Online education has the following advantages: small environmental limitations, low teaching costs, and can alleviate the problem of unbalanced teaching resources. However, online education has high requirements for network infrastructure, so the biggest problem it faces is network latency. When users use online education and learning, if the network speed can not keep up, there will be a delay stuck; when transmitting data and lost packets, there will also be a picture and sound “stuck”. Therefore, connectivity and networking must become the top priority for online education. However, this is a big challenge for schools with many distributed network resources.

In online education, some users will have more demand for online courses. These users may be located in more concentrated areas (urban primary and secondary schools) or multiple areas (university online education). For users in the distribution area, how to reduce the propagation flow through local short-distance communication and effectively reduce the duplicate backhaul traffic has become a hot research topic.

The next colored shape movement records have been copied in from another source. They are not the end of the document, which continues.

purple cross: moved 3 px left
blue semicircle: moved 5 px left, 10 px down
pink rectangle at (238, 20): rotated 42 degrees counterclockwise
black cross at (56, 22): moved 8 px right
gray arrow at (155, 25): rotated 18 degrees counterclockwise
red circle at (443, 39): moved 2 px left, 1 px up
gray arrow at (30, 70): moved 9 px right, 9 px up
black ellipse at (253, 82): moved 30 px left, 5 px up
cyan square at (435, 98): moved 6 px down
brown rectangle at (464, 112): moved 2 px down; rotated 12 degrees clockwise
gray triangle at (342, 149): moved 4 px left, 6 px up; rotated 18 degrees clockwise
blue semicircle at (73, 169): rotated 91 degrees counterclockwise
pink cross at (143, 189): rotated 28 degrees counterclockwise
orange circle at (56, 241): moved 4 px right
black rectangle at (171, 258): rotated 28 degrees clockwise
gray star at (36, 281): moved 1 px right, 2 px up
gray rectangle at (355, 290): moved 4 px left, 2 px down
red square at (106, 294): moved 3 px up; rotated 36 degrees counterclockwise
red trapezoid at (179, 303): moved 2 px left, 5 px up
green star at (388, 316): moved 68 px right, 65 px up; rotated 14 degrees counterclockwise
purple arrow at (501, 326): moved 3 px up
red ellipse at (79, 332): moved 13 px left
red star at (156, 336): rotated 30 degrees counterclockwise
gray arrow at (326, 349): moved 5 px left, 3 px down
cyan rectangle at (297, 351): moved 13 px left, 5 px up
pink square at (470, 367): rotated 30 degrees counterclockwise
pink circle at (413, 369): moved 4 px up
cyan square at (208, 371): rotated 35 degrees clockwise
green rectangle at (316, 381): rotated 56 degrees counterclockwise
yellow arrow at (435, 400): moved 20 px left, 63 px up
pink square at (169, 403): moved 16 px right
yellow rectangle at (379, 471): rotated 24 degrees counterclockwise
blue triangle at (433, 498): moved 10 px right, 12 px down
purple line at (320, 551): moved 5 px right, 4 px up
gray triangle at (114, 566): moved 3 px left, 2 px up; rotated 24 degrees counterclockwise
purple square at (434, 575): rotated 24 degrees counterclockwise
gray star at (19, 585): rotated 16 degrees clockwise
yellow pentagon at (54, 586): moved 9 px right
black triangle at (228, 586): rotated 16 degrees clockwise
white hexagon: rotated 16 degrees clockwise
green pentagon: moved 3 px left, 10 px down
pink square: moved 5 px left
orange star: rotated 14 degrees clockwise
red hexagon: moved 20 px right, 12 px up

The emergence of 5G and edge cache can alleviate the dilemma faced by online education, which reduces latency by storing data locally, thereby obtaining a continuous and better user experience. Edge computing can disperse computing resources and move them closer to data sources. When schools use edge computing, they will prioritize connections and networks across multiple campuses to eliminate the slow speed, thereby significantly improving the online education experience for students and teachers. Therefore, it is the general trend to apply edge caching to online education.

Edge caching is a promising technology that can increase network throughput, improve energy efficiency, reduce service latency, and reduce network traffic congestion by caching cache nodes on the edge of a wireless network. Cache nodes can be placed on base stations and home gateways so that the content requested by the user is closer to the user, rather than being downloaded repeatedly from the content service provider over the network.

Therefore, it is very interesting and necessary for some effective prefetching strategies to place educational resources with high-frequency requests on edge cache nodes, thereby reducing resource access latency for end-users. We study the caching and replacement decision problems in BSs, model the content caching of edge nodes and user requests as Markov decision problems, and deploy a learning framework based on A3C for content caching of BSs. Based on the results of simulation experiments, compared with the existing LRU (least recently used), LFU (least frequently used), and RND (random number deletion) hit rates, there is a certain improvement.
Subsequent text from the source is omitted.